Но метрдотеля это не касается. Он вежливо затворяет за ними дверь.
«Какая красная у меня щека…» Она смотрится в зеркальце, и у нее текут слезы. Потом она пудрит красную щеку.
Три посетителя за другим столиком смотрят на нее с сочувствием.
Он поправляет манжет. Рука белая-белая. «Точь-в-точь молочный поросенок», – приходит ей в голову. Что же, идти с ним? Да ни за что!
– Я сейчас вернусь…
Сбежала. Ох, какое облегчение! Улица… Ночной холод. Люблю холод!..
– Ну, как? Хорошо поужинали?
– Да, Сюзанна, но… Я сбежала.
– Да-а, это на тебя похоже!.. Но ты не права!
Ночь только началась, а Манон оставило мужество. Ночь… тяжелая ночь…

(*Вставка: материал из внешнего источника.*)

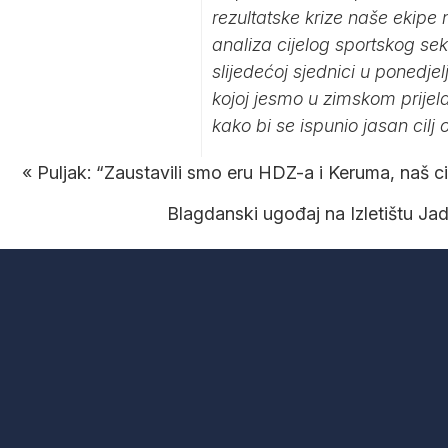
rezultatske krize naše ekipe
analiza cijelog sportskog s
slijedećoj sjednici u ponedjel
kojoj jesmo u zimskom prijela
kako bi se ispunio jasan cilj
«
Puljak: “Zaustavili smo eru HDZ-a i Keruma, naš cil
Blagdanski ugođaj na Izletištu Ja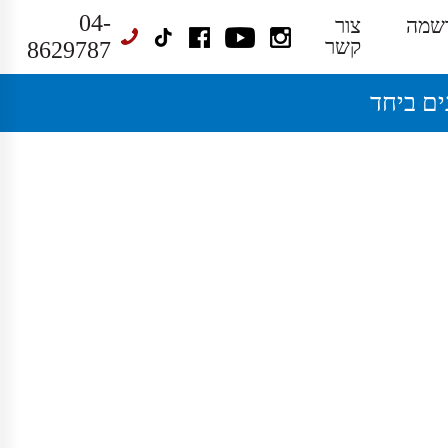
04-
שמה
צור
קשר
8629787
ים ביחד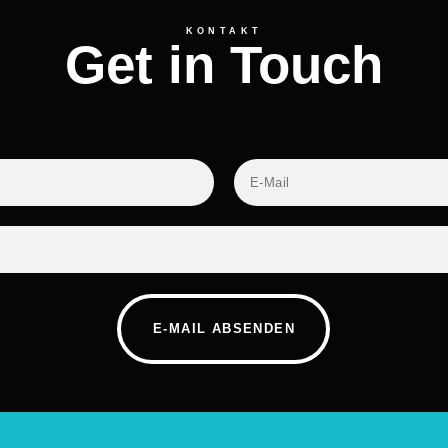
KONTAKT
Get in Touch
E-MAIL ABSENDEN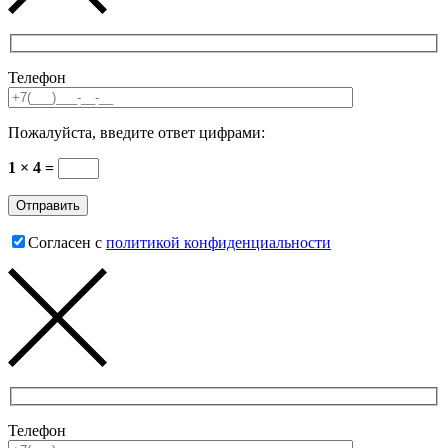
Телефон
Пожалуйста, введите ответ цифрами:
1 × 4 =
Согласен с
политикой конфиденциальности
Телефон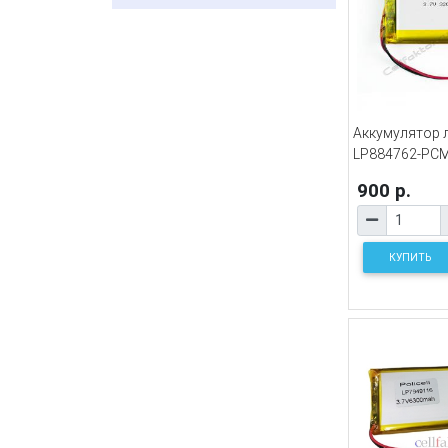
Аккумулятор 
LP884762-PCM 
900 р.
КУПИТЬ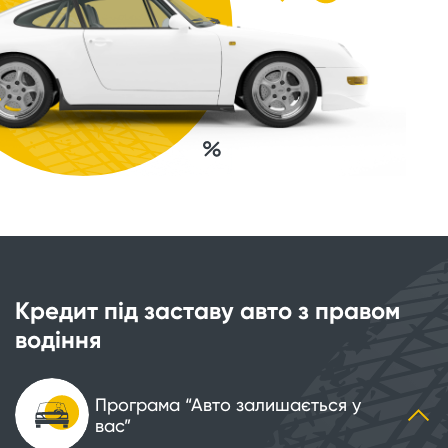
Кредит під заставу авто з правом
водіння
Програма “Авто залишається у
вас”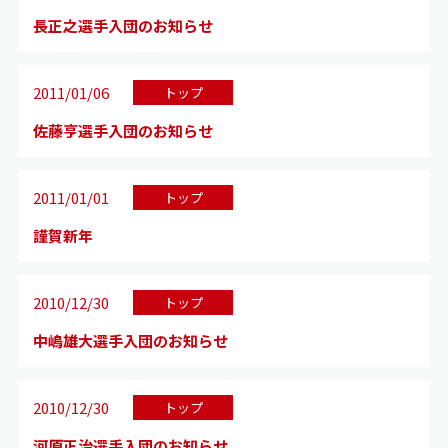
長正之選手入団のお知らせ
2011/01/06
トップ
佐藤亨選手入団のお知らせ
2011/01/01
トップ
謹賀新年
2010/12/30
トップ
中嶋雄大選手入団のお知らせ
2010/12/30
トップ
河原正治選手入団のお知らせ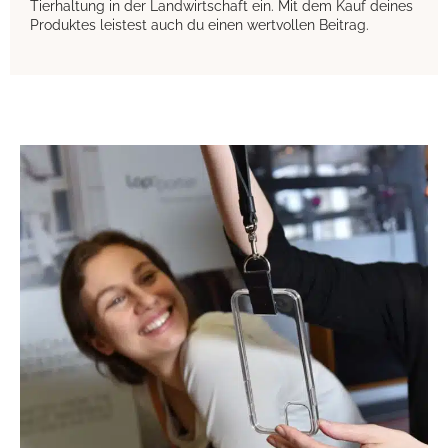
Tierhaltung in der Landwirtschaft ein. Mit dem Kauf deines
Produktes leistest auch du einen wertvollen Beitrag.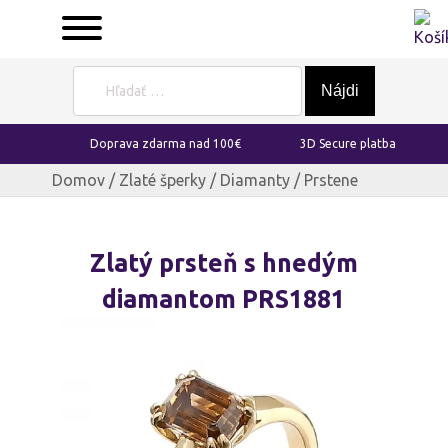
Hľadať:
Doprava zdarma nad 100€
3D Secure platba
Domov
/
Zlaté šperky
/
Diamanty
/ Prstene
Zlatý prsteň s hnedým
diamantom PRS1881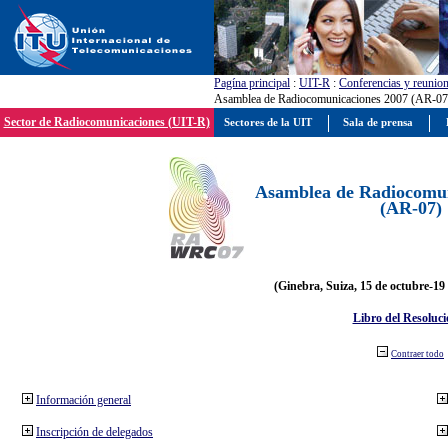
Pagína principal
:
UIT-R
:
Conferencias y reunio
Asamblea de Radiocomunicaciones 2007 (AR-07
Sector de Radiocomunicaciones (UIT-R)
Sectores de la UIT
Sala de prensa
Asamblea de Radiocomun
(AR-07)
(Ginebra, Suiza, 15 de octubre-19
Libro del Resoluci
Contraer todo
Información general
Inscripción de delegados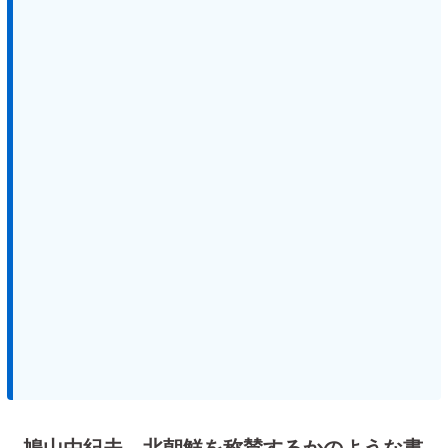
鳩山由紀夫、北朝鮮を称賛するかのような書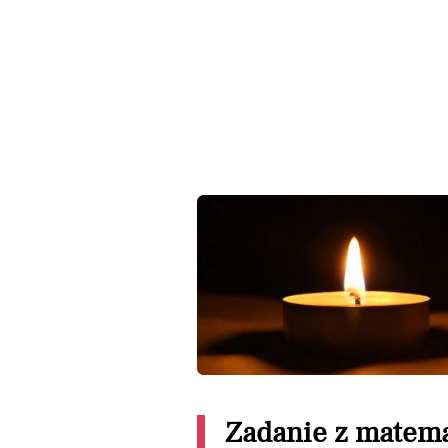
Zadanie z matema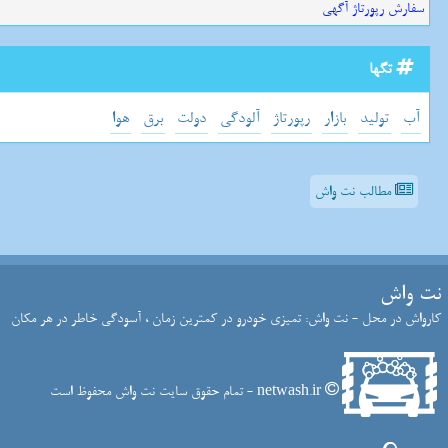
سفارش رپورتاژ آگهی
تگها
آب
تولید
بازار
رپورتاژ
آلودگی
دولت
برق
هوا
مطالب نت واش
نت واش
کارواش در محل - نت واش: تمیزی خودرو در کمترین زمان ، آسودگی خاطر در هر مکان
netwash.ir - تمام حقوق سایت نت واش محفوظ است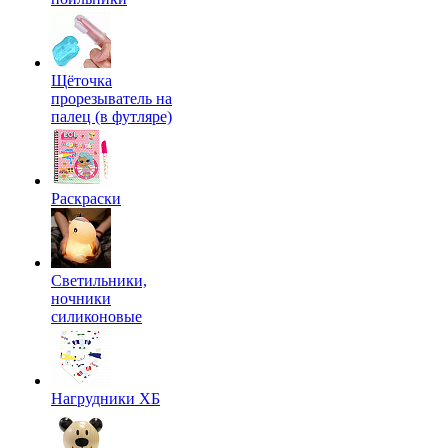
Щёточка
прорезыватель на
палец (в футляре)
Раскраски
Светильники,
ночники
силиконовые
Нагрудники ХБ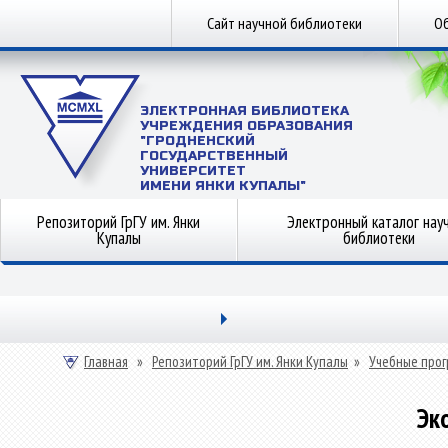
Сайт научной библиотеки
Об
ЭЛЕКТРОННАЯ БИБЛИОТЕКА
УЧРЕЖДЕНИЯ ОБРАЗОВАНИЯ
"ГРОДНЕНСКИЙ
ГОСУДАРСТВЕННЫЙ
УНИВЕРСИТЕТ
ИМЕНИ ЯНКИ КУПАЛЫ"
Репозиторий ГрГУ им. Янки
Электронный каталог нау
Купалы
библиотеки
Главная
»
Репозиторий ГрГУ им. Янки Купалы
»
Учебные прог
Эк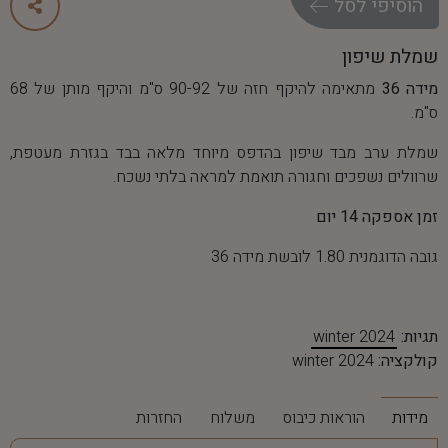
ה
ו
ס
י
פ
י
ל
ס
ל
שמלת שיפון
מידה 36
מתאימה להיקף חזה של 90-92 ס"מ והיקף מותן של 68
ס"מ.
שמלת ערב מבד שיפון בהדפס מיוחד מלאה בבד בגזרת מעטפת,
שרוולים נשפכים וחגורה תואמת למראה בלתי נשכח.
זמן אספקה 14 יום
גובה הדוגמנית 1.80 לובשת מידה 36
תגיות:
winter 2024
קולקציה:
winter 2024
מידות
הוראות כיבוס
משלוח
החזרות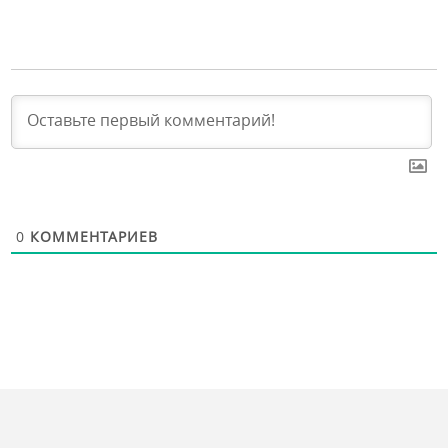
0
КОММЕНТАРИЕВ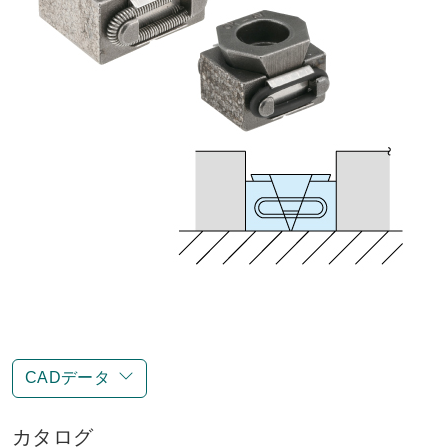
CADデータ
カタログ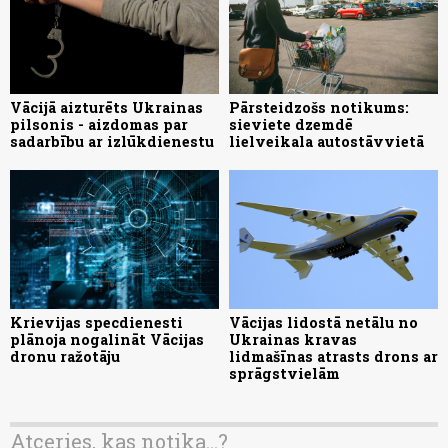
Vācijā aizturēts Ukrainas
Pārsteidzošs notikums:
pilsonis - aizdomas par
sieviete dzemdē
sadarbību ar izlūkdienestu
lielveikala autostāvvietā
Krievijas specdienesti
Vācijas lidostā netālu no
plānoja nogalināt Vācijas
Ukrainas kravas
dronu ražotāju
lidmašīnas atrasts drons ar
sprāgstvielām
Atceries, kas notika...?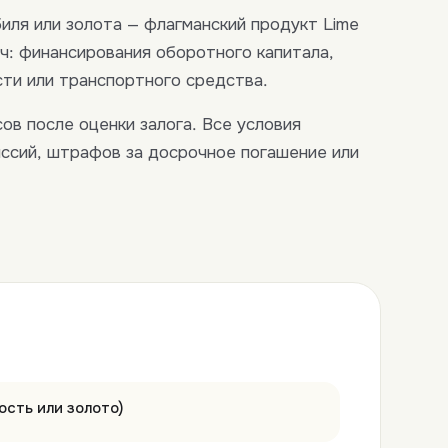
иля или золота — флагманский продукт Lime
ч: финансирования оборотного капитала,
сти или транспортного средства.
ов после оценки залога. Все условия
иссий, штрафов за досрочное погашение или
ость или золото)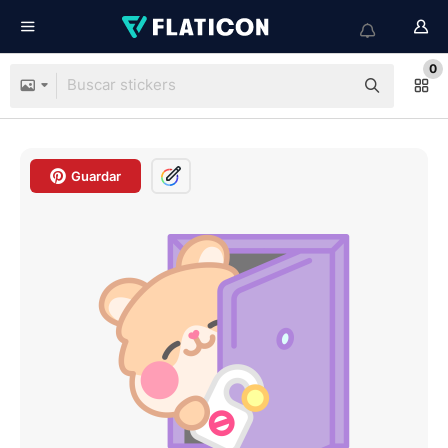
0
Guardar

– Я так к тебе привыкла, Сюзанна, но я тебя не люблю. Тебя ничем не проймешь, ты толстокожая. Говоришь мужчинам, что твое ремесло тебе опротивело, потому что им нравится спать с чувствительной лапочкой, но от души расхохочешься, если тебя пощекотать. И поддержка тебе не нужна, тебя ничто не колышет. Тебе повезло, а вот я все думаю, думаю.
– О чем же?
– Обо всем, Сюзанна… И знаешь, я тебя все-таки очень люблю…
Манон поглаживает чемоданы, они кожаные, с металлическими уголками. Надежность уголков укрепляет ее веру в жизнь. Манон восхищают и туго свернутые пледы, пушистые, мягкие, шерстяные, сколько в них тепла! Да, похоже, можно прочно укорениться в жизни.
– Держи билеты, Манон.
Как все стало легко. Портье, грумы, слуги расчищают перед вами день. Расчистили и приподняли фуражки.
В светлом купе стоят чемоданы, на перроне полно народу, но ты-то знаешь, что живешь уже в другом измерении. Поезд сейчас тронется, мягко, без толчка, и уплывет от толпы, фонарей, от прошлого. И все станет чистым, чистым…
– Ты замечтался, крепыш? О чем?
Он задумался о багаже, о чем еще и думать, как не о чемоданах, сначала их приходится считать, потом за ними присматривать.
Скорый скользит в ночной тьме, будто рельсы смазаны маслом.
– Хочешь, погашу свет?
До чего же луна сегодня яркая… Подплывает поляна, поворачивается, уплывает. Еще поляна… Еще… Нанизываются одна за другой деревни. Холм, будто облако, закрыл одну из них. Покачиваются башни, колокольни, и вот крушение – утонули за крутой спиной холма…
Он смотрит на нее.
– За что ты меня любишь, Манон?
– Не знаю…
Лунный луч осветил его лицо, побежали тени, он больше не из плоти и крови, он из мыслей.
– Моя маленькая прилежная девочка…
Манон улыбается. «За что я его люблю? Вот я говорила: мужчины…» Она размышляет о мужчинах. Но он, он совсем другой. С ним это не ремесло. «И к тому же он богатый. Но на богатство мне наплевать!»
Манон не права: когда боязливо оглядываешься на цены, следишь за выражением лица, за рукой, за кошельком, некогда быть женщиной. Невозможно быть женщиной, когда мужчину грызет забота о завтрашнем дне.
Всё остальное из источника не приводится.